Chamar-se-ia indiferença o quase silêncio que assediou a admirável exposição desse belo artista, se outro fosse o nosso meio social. Com melhor cabimento dir-se-á – incompreensão – esse menosprezo em que foi tida uma das mais completas, das mais importantes exposições de arte aqui franqueadas ao público.

Incompreensão e inoportunidade. Inoportunidade porque a hora é das piores, o dinheiro escasseia às bolsas mais volumosas, a existência tornou-se penosa aos melhores aquinhoados da sorte, e incompreensão porque Eliseu Visconti é um artista sincero e honesto, enobrecido por um ideal a que a vulgaridade não atinge.

Visão de idealista e espírito refletido de analisador, sensibilidade requintada e ponderação desenvolvida, lhe deram um equilíbrio que, raras vezes, se observa, tornando-o um profissional de incontestável valor.

Recordando a sua obra inicial, neste momento, a crítica vai encontrar na de hoje um adiantamento metódico e seguro, como derivante lógico daquela por processos dependentes duma esclarecida razão.
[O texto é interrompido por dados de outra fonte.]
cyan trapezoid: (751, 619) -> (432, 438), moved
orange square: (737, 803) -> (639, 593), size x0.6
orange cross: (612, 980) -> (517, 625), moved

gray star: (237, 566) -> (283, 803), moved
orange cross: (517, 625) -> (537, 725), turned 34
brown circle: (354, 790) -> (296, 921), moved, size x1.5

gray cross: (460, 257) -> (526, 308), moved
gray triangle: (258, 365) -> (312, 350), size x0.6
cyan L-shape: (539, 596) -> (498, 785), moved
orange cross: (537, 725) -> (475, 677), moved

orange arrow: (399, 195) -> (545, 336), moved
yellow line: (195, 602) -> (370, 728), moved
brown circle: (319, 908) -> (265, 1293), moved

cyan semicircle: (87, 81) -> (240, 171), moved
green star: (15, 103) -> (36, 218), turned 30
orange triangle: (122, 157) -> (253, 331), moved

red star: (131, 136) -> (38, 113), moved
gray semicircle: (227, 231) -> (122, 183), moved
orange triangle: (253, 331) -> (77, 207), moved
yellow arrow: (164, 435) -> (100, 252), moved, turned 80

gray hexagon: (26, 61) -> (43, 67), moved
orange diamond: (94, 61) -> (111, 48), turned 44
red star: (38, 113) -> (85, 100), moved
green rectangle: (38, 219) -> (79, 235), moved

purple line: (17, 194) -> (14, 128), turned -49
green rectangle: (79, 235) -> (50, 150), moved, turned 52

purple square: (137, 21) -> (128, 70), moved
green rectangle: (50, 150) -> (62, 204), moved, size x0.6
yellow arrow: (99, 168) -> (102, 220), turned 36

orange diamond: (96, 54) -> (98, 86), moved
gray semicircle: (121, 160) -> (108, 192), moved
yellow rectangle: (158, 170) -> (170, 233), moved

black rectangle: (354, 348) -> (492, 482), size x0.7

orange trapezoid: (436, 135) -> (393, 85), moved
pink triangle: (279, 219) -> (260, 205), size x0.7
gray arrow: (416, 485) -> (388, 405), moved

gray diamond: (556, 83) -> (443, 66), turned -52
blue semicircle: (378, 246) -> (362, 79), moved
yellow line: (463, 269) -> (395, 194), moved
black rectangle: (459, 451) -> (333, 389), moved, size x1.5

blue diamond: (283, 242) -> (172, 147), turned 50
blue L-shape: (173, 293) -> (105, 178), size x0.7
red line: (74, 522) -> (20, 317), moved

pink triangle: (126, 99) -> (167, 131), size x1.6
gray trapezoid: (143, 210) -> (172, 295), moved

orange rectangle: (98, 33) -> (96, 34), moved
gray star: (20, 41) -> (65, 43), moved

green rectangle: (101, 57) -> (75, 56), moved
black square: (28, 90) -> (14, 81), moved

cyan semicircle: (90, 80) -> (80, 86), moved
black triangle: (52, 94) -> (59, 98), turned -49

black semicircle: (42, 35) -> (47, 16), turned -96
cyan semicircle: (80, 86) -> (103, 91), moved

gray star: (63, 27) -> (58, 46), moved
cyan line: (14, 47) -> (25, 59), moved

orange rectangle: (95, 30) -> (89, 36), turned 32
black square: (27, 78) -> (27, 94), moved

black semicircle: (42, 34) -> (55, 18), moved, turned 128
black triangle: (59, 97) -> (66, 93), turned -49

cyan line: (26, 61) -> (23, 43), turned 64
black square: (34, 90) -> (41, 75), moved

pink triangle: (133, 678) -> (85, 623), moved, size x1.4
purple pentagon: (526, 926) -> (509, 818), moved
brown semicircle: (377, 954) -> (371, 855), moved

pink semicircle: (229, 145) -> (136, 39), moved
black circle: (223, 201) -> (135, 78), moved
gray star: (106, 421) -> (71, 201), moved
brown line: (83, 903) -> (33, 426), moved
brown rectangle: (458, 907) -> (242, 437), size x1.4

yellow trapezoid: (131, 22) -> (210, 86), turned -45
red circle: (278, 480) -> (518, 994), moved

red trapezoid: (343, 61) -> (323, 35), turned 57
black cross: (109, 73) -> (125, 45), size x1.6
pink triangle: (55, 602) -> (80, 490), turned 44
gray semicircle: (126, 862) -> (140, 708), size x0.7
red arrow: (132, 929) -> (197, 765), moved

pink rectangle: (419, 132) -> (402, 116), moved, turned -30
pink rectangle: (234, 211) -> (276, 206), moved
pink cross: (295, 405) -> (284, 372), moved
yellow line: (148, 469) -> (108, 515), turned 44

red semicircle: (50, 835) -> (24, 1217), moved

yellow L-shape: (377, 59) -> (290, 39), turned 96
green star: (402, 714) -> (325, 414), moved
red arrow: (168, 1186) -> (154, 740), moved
O seu primeiro modo de pintar, que algo lembrava o de seus considerados mestres, em particular do ilustre professor Amoedo, desenvolveu-se numa maneira delicadamente individual, escapando à olhadela estonteada do leigo ou do elementar, mas firmemente caracterizado em todos os detalhes da técnica.

Em comprovação de tanto bastariam aqueles estudos em dois palmos de tela, em cartões ou em tabletas, que estiveram expostos, encantadoras pochades de ocasião, cantos de paisagem em horas lentas de melancolia ou em fugitivos minutos de felicidade, pequenas cabeças impressionantes, dorsos desnudados, figurinhas surpreendidas num gesto, numa atitude, num instante, e aquelas soberbas academias desenhadas e coloridas com verdadeiro culto dos rigores da arte.

Nessas, como naquelas, o toque, a cor e a forma são dum mestre. O aproveitamento de seus nove anos de Europa foi completo. Não se lhe nota uma fraqueza no modelado, a linha estrutural sai-lhe precisa e bem lançada, as tintas não se empastelam, não se precipitam, não se confundem e a totalidade, sem preocupações de agradar maiorias ou respeitar ditames da moda, é vencida naturalmente, por um extraordinário conhecimento das nuanças, das meias tintas e dos valores.

A sua pintura é nítida sem pedantismo e é forte sem violências.

Retratos ou cabeças d’impressão, o busto tumescente de uma senhora em corsage castanho sobre vivos rosa fanada, o perfil atento duma rapariga que traz argolas d’oiro nas orelhas, a face sangüínea duma normanda, talvez, de chapéu escuro, que ficou fixada na lona do quadro, são o bastante para nos convencer da maestria do pintor e provam de modo irrefragável que ele é senhor do seu delicado mister.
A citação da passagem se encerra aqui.